「福井中3女子殺害事件」再審判決へ:元捜査員が明かす「捜査本部の落ち度」

1986年に福井市で発生した中学3年生女子生徒殺害事件において、殺人罪で服役した前川彰司さん(60)の再審判決が、いよいよ今月18日午後2時に名古屋高裁金沢支部で言い渡されます。この重要な判決を前に、当時の捜査に深く関わった元福井県警警察官の男性(80)が読売新聞の取材に応じ、当時の記憶を詳細に語りました。男性は、「捜査本部には落ち度があったと思う。批判も受け止めたい」と述べ、捜査における問題点を初めて明らかにしました。

38年前の悲劇と長期化する捜査の壁

この事件は、当時中学3年生の女子生徒が首に包丁を突き立てられ、血まみれの状態で発見されるという悲惨なものでした。事件発生当初は早期解決が期待されていましたが、捜査は難航を極め、発生から半年が経過しても容疑者逮捕には至っていませんでした。福井県警捜査本部が事件解決に焦燥感を募らせる中、新たな動きがありました。別の事件で福井署に勾留されていた元暴力団組員のB男が、事件発生から約半年後の1986年9月から10月頃に、「犯人は前川彰司ではないか。服に血を付けているのを見た」と供述。さらに同年12月頃には、「A男が前川を白色の車に乗せていた」と、前川さんの知人であるA男の関与を示唆する供述も飛び出しました。

「A男の取り調べ、何とかならんか」:捜査本部の焦燥

男性が当時勤務していた警察署に、捜査幹部からの電話が鳴ったのは1987年2月のことでした。男性は捜査本部には所属していなかったものの、前川さんの知人であるA男に「顔が利く」として、直々に協力を依頼されたとみられています。男性によると、電話の相手は「A男の取り調べがうまくいかない。何とかならんか。お前なら『ちゃんとした』供述がとれるやろ」と迫ったといいます。A男には前科があり、暴力団の取り締まりを担当していた男性とは、互いにあだ名で呼び合うほどの関係でした。

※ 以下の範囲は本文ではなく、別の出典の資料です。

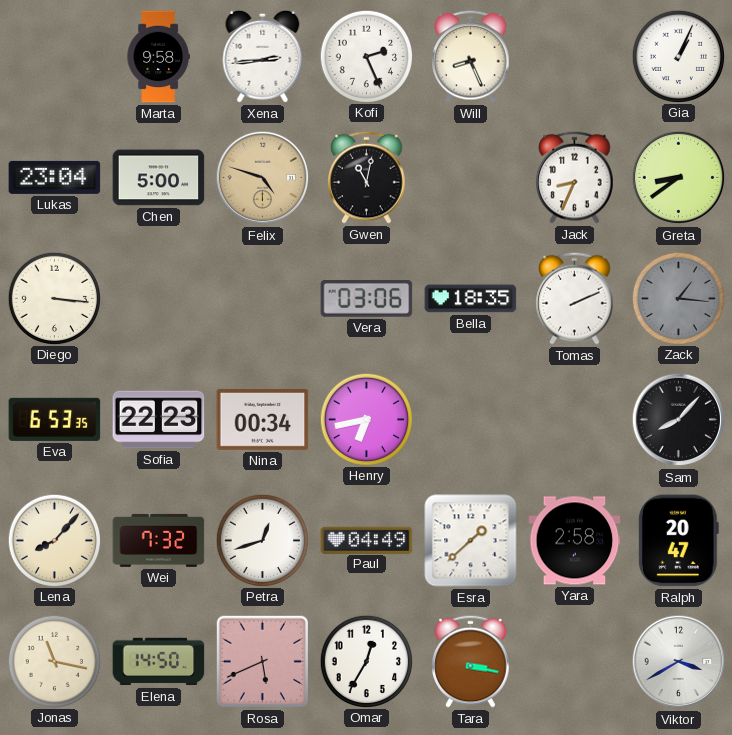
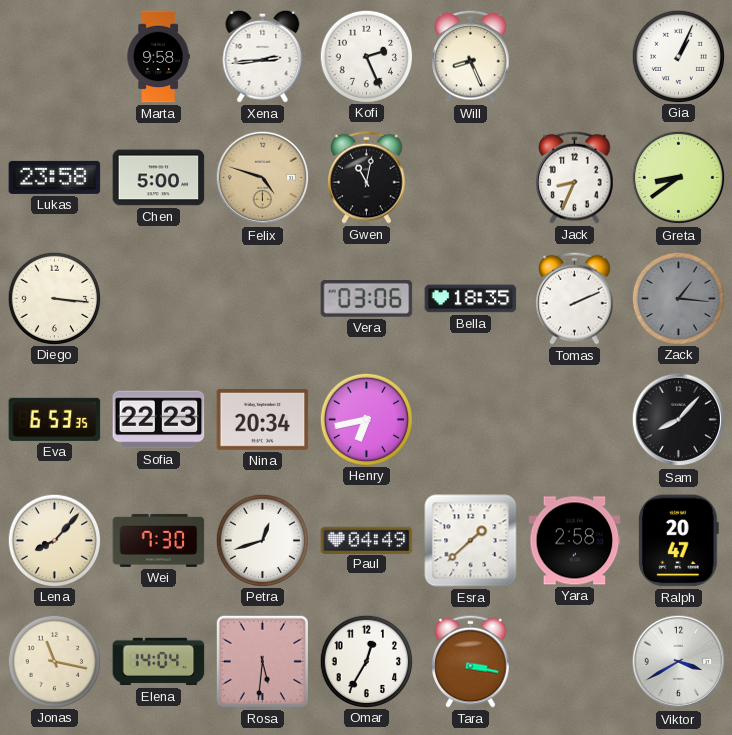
Lukas: 23:04 -> 23:58
Nina: 00:34 -> 20:34
Wei: 7:32 -> 7:30
Elena: 14:50 -> 14:04
Rosa: 5:41 -> 5:31
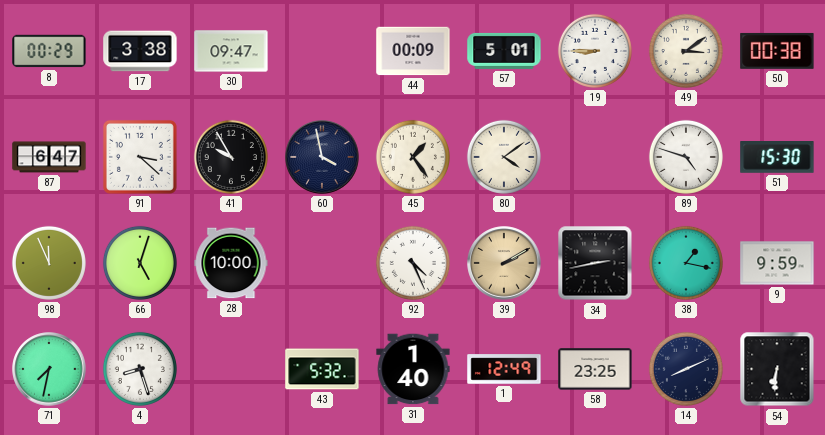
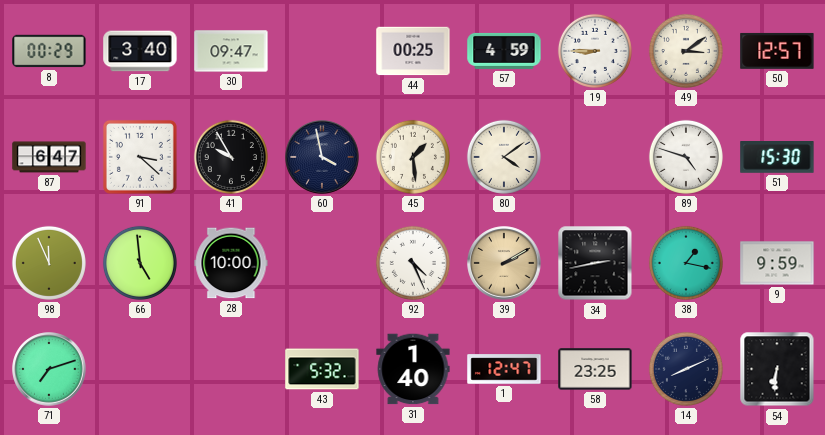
17: 3:38 -> 3:40
44: 00:09 -> 00:25
57: 5:01 -> 4:59
50: 00:38 -> 12:57
45: 1:24 -> 1:29
66: 5:03 -> 4:59
71: 7:32 -> 7:12
4: 8:27 -> none
1: 12:49 -> 12:47
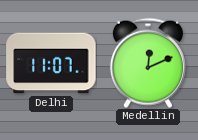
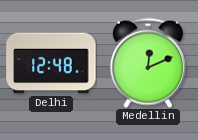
Delhi: 11:07 -> 12:48
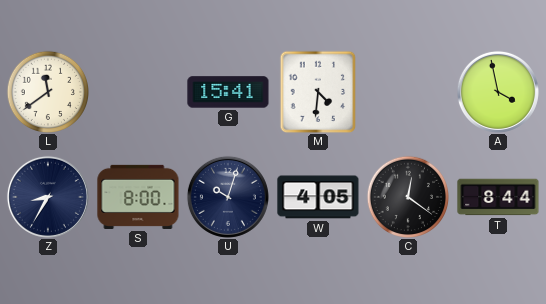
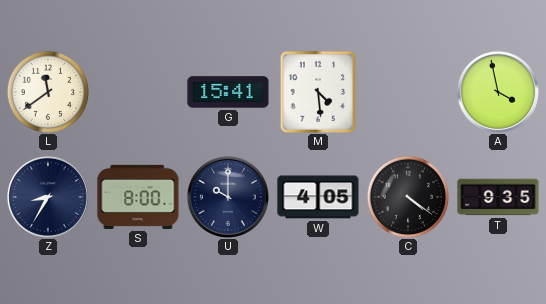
M: 4:31 -> 4:29
U: 10:03 -> 10:00
C: 12:21 -> 4:21
T: 8:44 -> 9:35
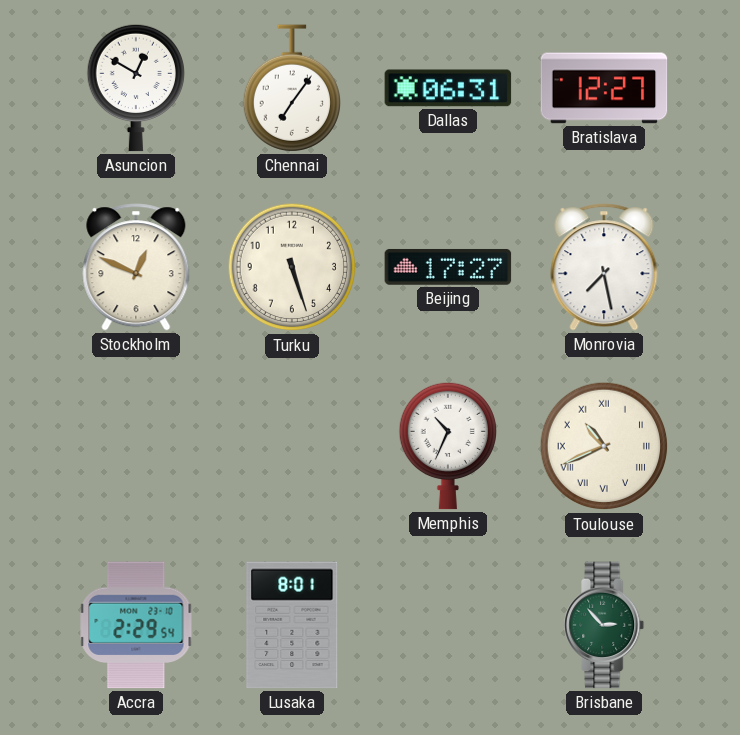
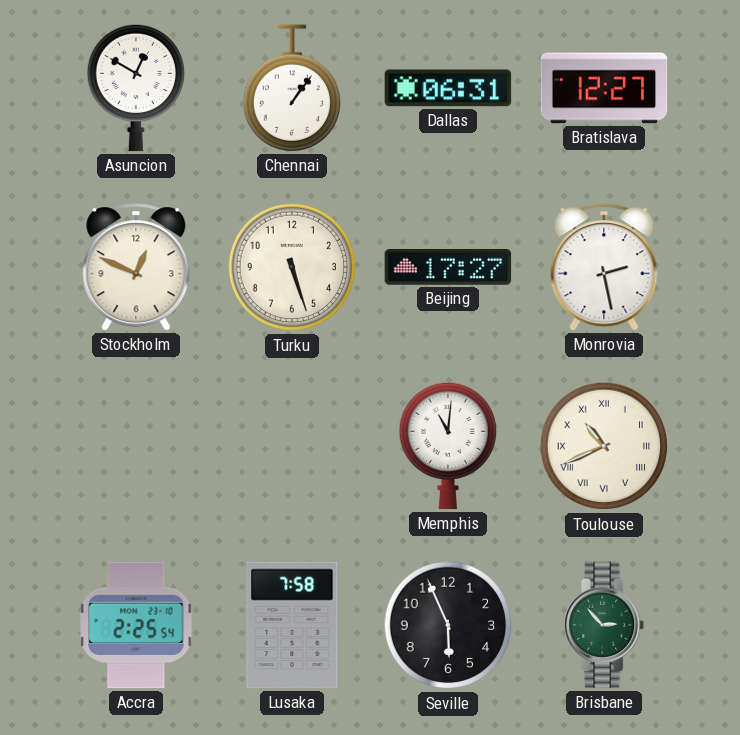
Chennai: 7:06 -> 1:06
Monrovia: 7:28 -> 2:28
Memphis: 10:34 -> 11:01
Accra: 2:29 -> 2:25
Lusaka: 8:01 -> 7:58
Seville: none -> 5:56
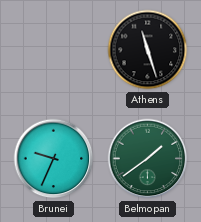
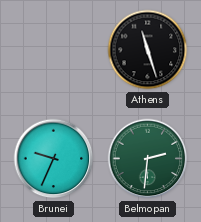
Belmopan: 1:39 -> 2:31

一度は依頼を断った男性ですが、後日、捜査幹部2人の名が書かれた現金入りの封筒を手渡されたと証言しています。男性は理由を尋ねなかったものの、「捜査本部は相当焦っていた。A男を落としてくれという意味だったのだろう」と当時の状況を推し量っています。この事実は、当時の捜査がいかに窮地に追い込まれていたかを物語っています。

福井中3女子殺害事件の再審判決を前に取材に応じる元福井県警警察官の男性。捜査の「落ち度」を語る。福井中3女子殺害事件の再審判決を前に取材に応じる元福井県警警察官の男性。捜査の「落ち度」を語る。

元捜査員が語る、A男との「記憶に残る会話」

気が進まないながらも、男性は翌1987年2月、A男の取り調べを行いました。その時の会話を男性は鮮明に記憶しています。男性が「おい、A男。元気か」と声をかけると、A男は「前川を乗せて、事件現場(の市営住宅)に行きました。この場合、共犯になりますか」と問い返してきたといいます。このA男の問いかけは、供述が誘導された可能性を示唆しており、今回の再審請求において、当時の捜査の問題点を浮き彫りにする重要な証言となりそうです。長年の沈黙を破り、この元警察官が証言した「捜査本部の落ち度」は、前川さんの再審判決、そして日本の刑事司法のあり方にも大きな影響を与える可能性があります。

今回の元警察官の証言は、福井中3女子生徒殺害事件の捜査における潜在的な問題点に光を当て、前川さんの無実を訴える再審請求の行方にさらなる注目が集まっています。18日の判決は、単なる一つの事件の結末に留まらず、過去の捜査手法や冤罪の可能性について、社会に改めて問いかけるものとなるでしょう。